The minority tree pollen taxa included in the category “others” (Fig 4j) were as follows: Juglans regia (406 ± 51 grains m–3 year–1; 0.91%), Corylus (396 ± 66 grains m–3 year–1; 0.89%), Schinus molle (292 ± 40 grains m–3 year–1; 0.66%), U. pumila (268 ± 41 grains m–3 year–1; 0.60%), Eucalyptus globulus (196 ± 22 grains m–3 year–1; 0.44%), Morus alba (188 ± 48 grains m–3 year–1; 0.42%), Castanea sativa (166 ± 28 grains m–3 year–1; 0.37%), Liquidambar styraciflua (139 ± 25 grains m–3 year–1; 0.31%), Betula verrucosa (122 ± 28 grains m–3 year–1; 0.28%), Robinia pseudoacacia (119 ± 26 grains m–3 year–1; 0.27%), Ligustrum lucidum (102 ± 19 grains m–3 year–1; 0.23%), Quercus robur (71 ± 18 grains m–3 year–1; 0.16%), Typha angustifolia (56 ± 12 grains m–3 year–1; 0.13%), Acacia dealbata (48 ± 12 grains m–3 year–1; 0.11%), Salix babylonica (28 ± 11 grains m–3 year–1; 0.06%), Jacaranda mimosifolia (8 ± 5 grains m–3 year–1; 0.02%), Tilia americana (5 ± 4 grains m–3 year–1; 0.01%) and Ailanthus altissima (2 ± 2 grains m–3 year–1; 0.00%).

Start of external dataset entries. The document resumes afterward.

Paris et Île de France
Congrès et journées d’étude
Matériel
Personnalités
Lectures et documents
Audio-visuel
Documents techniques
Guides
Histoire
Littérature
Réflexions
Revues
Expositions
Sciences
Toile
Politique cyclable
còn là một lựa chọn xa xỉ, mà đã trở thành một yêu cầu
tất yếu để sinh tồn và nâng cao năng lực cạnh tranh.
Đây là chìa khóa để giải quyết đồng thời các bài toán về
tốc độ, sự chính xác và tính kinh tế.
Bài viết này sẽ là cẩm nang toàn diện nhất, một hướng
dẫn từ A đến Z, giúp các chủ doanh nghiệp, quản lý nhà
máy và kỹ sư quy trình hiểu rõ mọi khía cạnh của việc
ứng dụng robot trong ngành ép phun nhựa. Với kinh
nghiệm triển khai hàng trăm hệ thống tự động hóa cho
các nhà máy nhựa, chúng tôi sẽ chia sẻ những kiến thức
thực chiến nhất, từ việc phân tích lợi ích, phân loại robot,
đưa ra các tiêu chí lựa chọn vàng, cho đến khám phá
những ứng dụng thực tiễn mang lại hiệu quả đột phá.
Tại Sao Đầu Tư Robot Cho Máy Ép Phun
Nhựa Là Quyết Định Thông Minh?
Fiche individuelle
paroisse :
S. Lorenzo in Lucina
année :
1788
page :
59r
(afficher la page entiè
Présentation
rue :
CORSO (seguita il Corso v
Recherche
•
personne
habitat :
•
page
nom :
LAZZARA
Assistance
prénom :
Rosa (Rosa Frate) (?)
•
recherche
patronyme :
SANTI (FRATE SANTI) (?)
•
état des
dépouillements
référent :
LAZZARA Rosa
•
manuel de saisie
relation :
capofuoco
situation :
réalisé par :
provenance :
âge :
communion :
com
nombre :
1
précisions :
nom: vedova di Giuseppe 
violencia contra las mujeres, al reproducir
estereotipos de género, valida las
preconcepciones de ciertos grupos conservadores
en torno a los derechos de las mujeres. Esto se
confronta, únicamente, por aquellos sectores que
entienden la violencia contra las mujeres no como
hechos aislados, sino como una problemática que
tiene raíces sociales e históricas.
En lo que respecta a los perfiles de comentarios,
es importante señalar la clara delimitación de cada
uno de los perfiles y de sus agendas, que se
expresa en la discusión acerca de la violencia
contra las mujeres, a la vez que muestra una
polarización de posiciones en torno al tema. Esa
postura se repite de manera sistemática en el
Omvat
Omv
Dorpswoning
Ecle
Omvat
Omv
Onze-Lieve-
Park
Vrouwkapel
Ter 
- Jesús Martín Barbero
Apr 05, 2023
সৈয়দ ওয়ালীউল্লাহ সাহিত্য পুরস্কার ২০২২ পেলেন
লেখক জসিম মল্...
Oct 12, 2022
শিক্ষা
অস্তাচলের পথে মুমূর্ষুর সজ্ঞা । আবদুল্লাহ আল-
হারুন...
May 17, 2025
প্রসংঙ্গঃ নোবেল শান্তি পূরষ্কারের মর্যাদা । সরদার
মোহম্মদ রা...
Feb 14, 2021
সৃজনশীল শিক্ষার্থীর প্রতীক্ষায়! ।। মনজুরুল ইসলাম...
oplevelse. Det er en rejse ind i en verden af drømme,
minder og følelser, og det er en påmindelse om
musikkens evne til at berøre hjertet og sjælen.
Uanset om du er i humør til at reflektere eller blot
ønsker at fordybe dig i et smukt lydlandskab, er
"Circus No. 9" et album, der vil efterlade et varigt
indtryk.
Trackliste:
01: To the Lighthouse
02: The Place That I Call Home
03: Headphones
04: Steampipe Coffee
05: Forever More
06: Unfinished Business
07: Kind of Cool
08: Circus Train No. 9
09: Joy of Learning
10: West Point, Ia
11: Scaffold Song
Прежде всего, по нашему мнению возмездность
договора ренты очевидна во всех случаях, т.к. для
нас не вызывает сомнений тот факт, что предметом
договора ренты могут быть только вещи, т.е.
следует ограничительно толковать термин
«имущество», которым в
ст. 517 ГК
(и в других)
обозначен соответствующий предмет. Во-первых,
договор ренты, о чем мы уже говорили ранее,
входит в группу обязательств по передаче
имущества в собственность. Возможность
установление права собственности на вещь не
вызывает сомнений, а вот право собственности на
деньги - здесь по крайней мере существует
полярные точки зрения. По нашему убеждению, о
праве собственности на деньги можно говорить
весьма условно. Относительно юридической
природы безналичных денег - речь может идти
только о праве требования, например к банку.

According to the records, each species begins pollinating at different times (Fig 4a4i), and the most important contributors begin pollinating during the summer (Jan-Mar) and are Crinodendron patagua and then Palmae, displaying an airborne pollen maxima of approximately 30 and 10 grains m–3, respectively; they generate another less intense cycle during the spring (Oct-Dec) with a maximum of approximately 5 grains m–3. The species Pinus spp. presents a cycle in early autumn (Apr-May, maximum ≈10 grains m–3) and a second more intense cycle in winter (Aug-Sep) when it reaches a maximum of approximately 20 grains m–3. However, the species F. excelsior only presents an annual cycle with a maximum of approximately 50 grains m–3 observed at the end of autumn (May-Jun). Cupressus sempervirens has a lengthy pollination between July and October, i.e., during the winter and early spring, with a maximum of approximately 50 grains m–3. Olea europaea, Acer negundo and Platanus orientalis present a similar pollination period that is primarily between September and October, i.e., between the end of winter and early spring; however, they differ in their maximum by two orders of magnitude (40,200 and 2,000 grains m–3, respectively).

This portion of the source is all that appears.